This is a guest post by AKUS
The latest ridiculous article by Ben White, Israel seeks to silence dissent, attempting to turn the arrest of two Israeli Arabs who appear to have been treasonably involved with Hezbollah into a cause célèbre, was so excessively “moderated” it sent me looking for some quotations about moderation.
(Apropos the article – it is built around major lies and puffery and the usual Guardian rush to judgment even before their case has been heard in an attempt to get the CiFers worked up:
“Ameer Makhoul, a Palestinian citizen of Israel and head of internationally renowned NGO network Ittijah … It turned out that another Palestinian citizen of Israel, Balad party activist Omar Said, had also been arrested, and interrogated by the Shin Bet since the end of April.”
1. They are not a Palestinian citizens of Israel – there is no such thing – they are Arab citizens of Israel
2. People in many countries are arrested for treasonable activities – why should Israel not arrest them – and, if their trial proves its not true, they will be released, of course.
3. Who ever heard of the internationally renowned NGO network Ittijah?
And, as Forest Gump would say: “That’s all I have to say about THAT!)

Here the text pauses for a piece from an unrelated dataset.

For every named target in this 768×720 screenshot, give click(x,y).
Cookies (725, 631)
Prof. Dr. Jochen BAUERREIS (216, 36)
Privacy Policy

Let’s start with the first Jewish Prime Minister of Britain (Mr. Cameron, or, as they call him in Israel, Mr. Cameroon, is the second – he is a Levite, and his first name is a dead giveaway regarding his sympathies for Israel but I have no quotes from him yet about moderation):
“There is moderation even in excess.”
“Moderation has been called a virtue to limit the ambition of great men, and to console undistinguished people for their want of fortune and their lack of merit.”
“Be moderate in everything, including moderation.”
“If one oversteps the bounds of moderation, the greatest pleasures cease to please.”
“In things a moderation keep; Kings ought to shear, not skin, their sheep.”
“It’s a sign of mediocrity when you demonstrate gratitude with moderation.”
“Moderation is a fatal thing. Nothing succeeds like excess.”
And at the Guardian, there is no excess like moderation, even though it does not succeed. But if they want to turn their blog into a joke, from my point of view – they should keep on doing what they have been.